Only the lines below from the one that holds "1800-talet: nationalism, industriella" through the one that holds "све прихвата као нашу истину јер не позна" should appear in the answer, copied exactly, end lines included and pictures omitted.

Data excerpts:
⁂

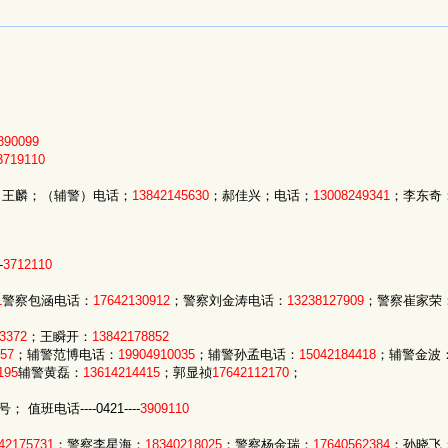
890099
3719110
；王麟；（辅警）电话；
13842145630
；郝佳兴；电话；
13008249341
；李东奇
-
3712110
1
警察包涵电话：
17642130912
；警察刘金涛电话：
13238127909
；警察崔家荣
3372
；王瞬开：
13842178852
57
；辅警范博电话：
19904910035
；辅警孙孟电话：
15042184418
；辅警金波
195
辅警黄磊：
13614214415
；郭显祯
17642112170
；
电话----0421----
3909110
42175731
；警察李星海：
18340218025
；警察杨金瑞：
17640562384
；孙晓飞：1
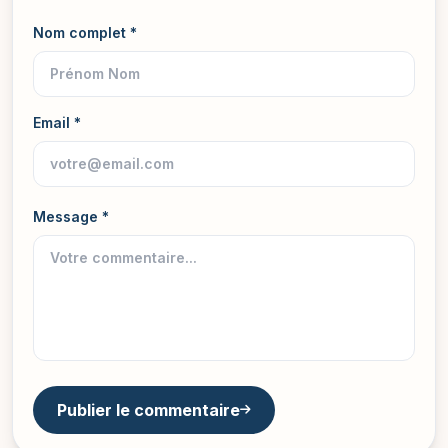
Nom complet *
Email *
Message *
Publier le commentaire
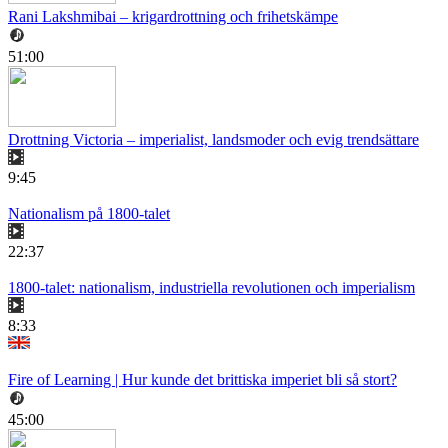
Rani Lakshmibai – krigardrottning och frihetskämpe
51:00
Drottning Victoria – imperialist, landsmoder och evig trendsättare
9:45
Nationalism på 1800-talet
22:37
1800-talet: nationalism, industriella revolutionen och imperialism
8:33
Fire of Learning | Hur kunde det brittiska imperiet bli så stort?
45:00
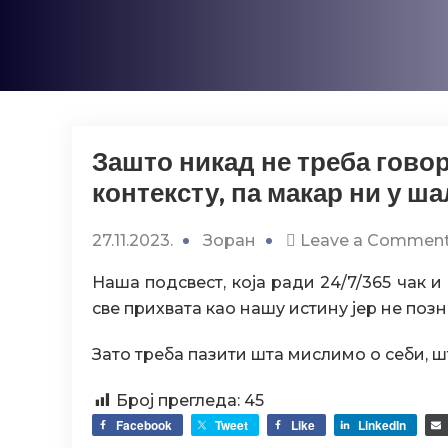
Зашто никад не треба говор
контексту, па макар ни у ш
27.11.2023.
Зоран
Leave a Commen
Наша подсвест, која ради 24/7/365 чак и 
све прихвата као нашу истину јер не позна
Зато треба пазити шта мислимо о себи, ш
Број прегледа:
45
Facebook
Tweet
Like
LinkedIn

⁂

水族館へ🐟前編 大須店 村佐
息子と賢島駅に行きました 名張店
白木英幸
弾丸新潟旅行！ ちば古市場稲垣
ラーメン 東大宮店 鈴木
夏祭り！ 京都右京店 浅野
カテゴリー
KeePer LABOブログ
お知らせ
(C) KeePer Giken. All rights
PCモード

⁂

TASK ANSWER:
1800-talet: nationalism, industriella revolutionen och imperialism
8:33
Fire of Learning | Hur kunde det brittiska imperiet bli så stort?
45:00
Зашто никад не треба говор
контексту, па макар ни у ш
27.11.2023.
Зоран
Leave a Commen
Наша подсвест, која ради 24/7/365 чак и 
све прихвата као нашу истину јер не позна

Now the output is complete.